In the entries below, find the line with "For every named" and the line with "Chris Ward (573, 797)". Print those two and everything between them exactly, and nothing else.

* [Input data]:
··········
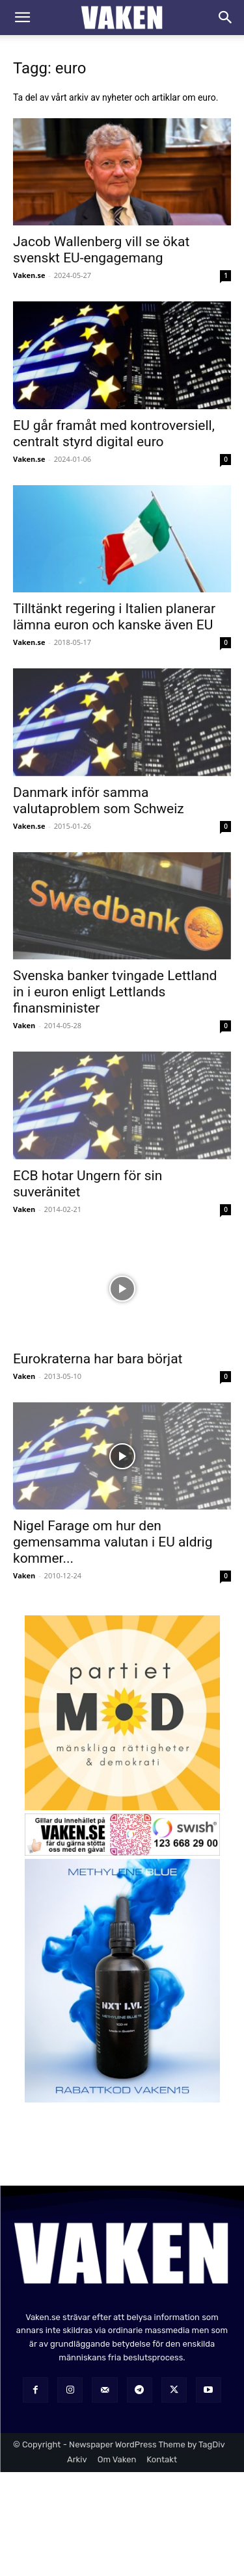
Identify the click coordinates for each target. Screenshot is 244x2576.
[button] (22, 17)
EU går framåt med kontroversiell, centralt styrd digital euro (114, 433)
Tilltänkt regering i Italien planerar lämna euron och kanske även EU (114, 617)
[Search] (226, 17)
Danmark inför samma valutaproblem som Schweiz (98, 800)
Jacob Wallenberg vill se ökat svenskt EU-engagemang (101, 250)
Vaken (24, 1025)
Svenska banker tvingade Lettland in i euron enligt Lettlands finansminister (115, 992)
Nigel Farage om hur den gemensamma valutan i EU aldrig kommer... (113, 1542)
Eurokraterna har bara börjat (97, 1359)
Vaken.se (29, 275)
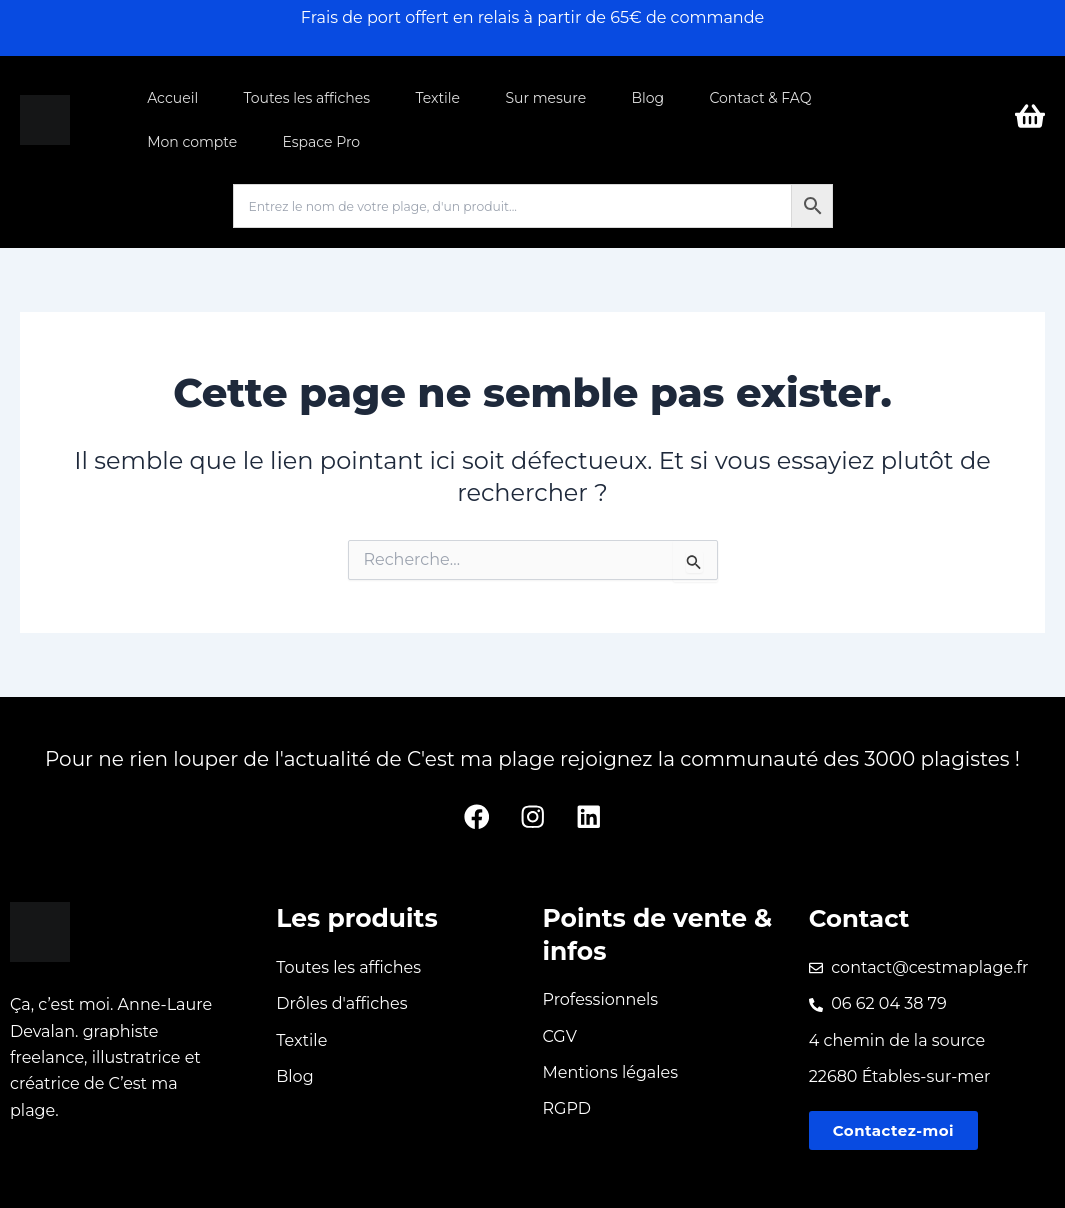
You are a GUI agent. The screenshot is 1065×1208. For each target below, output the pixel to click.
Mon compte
··········
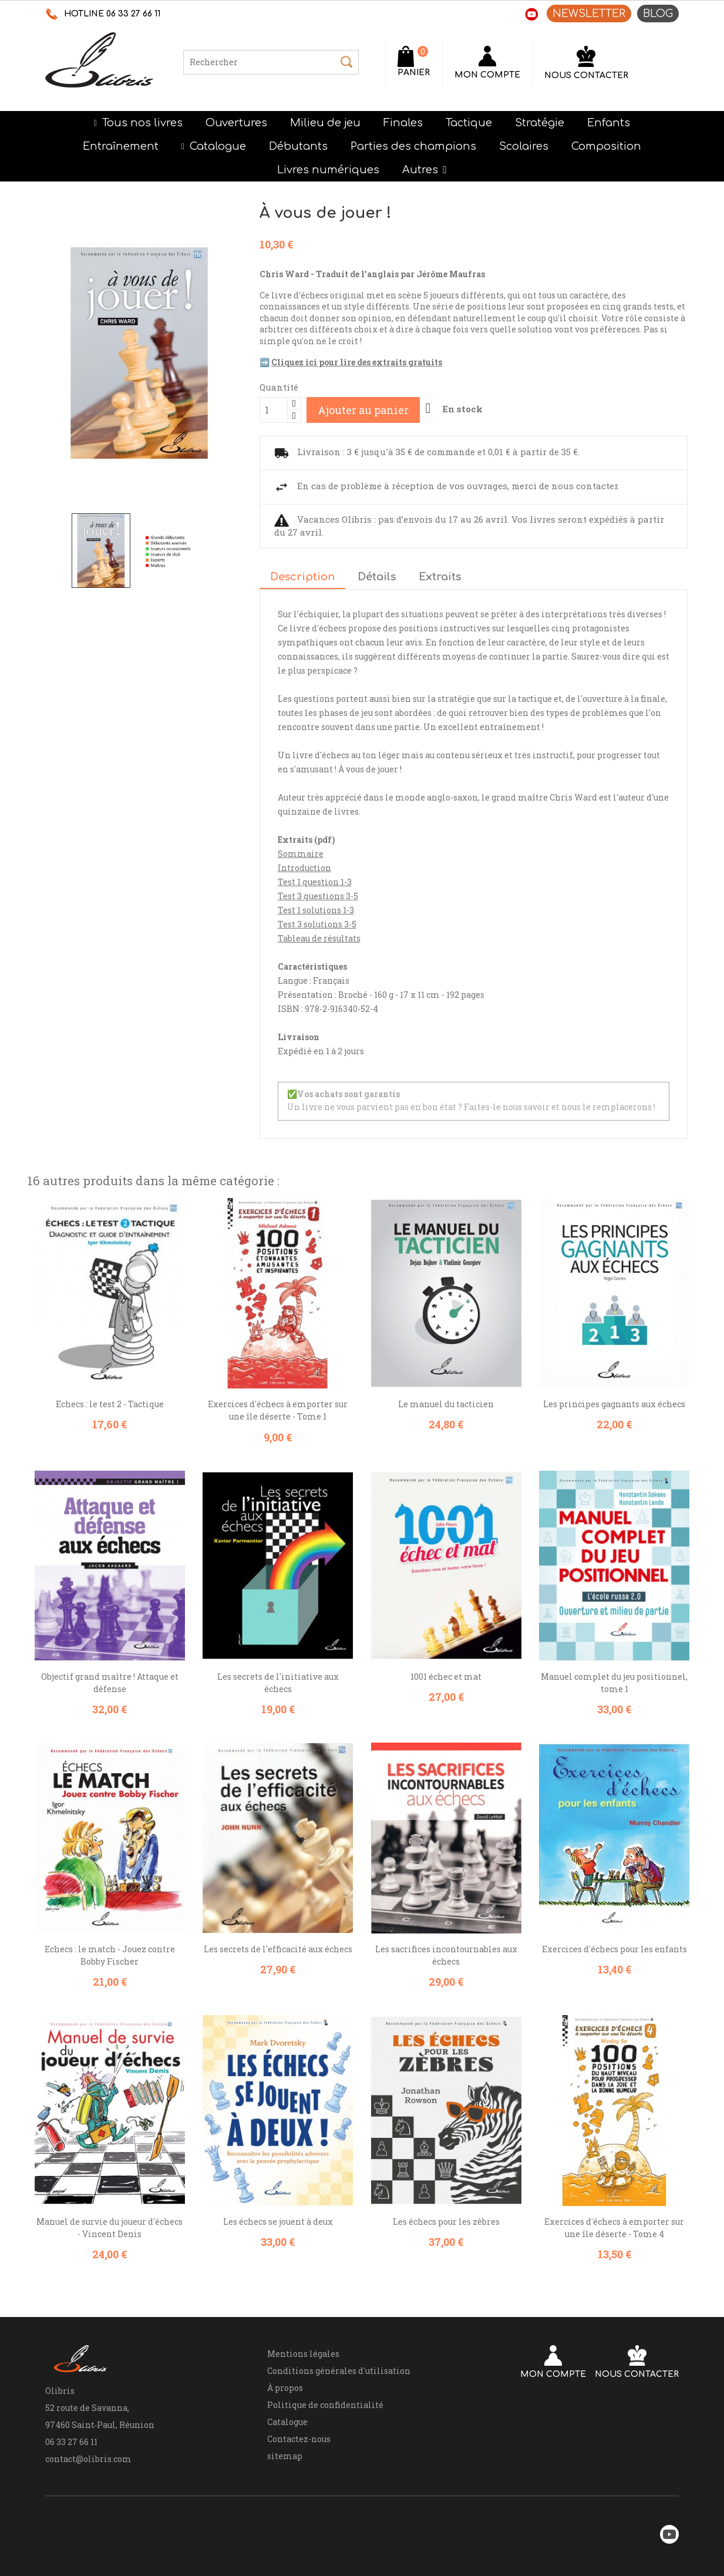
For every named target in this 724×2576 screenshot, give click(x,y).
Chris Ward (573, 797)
··········
* [Result below]:
For every named target in this 724×2576 screenshot, give click(x,y).
Chris Ward (573, 797)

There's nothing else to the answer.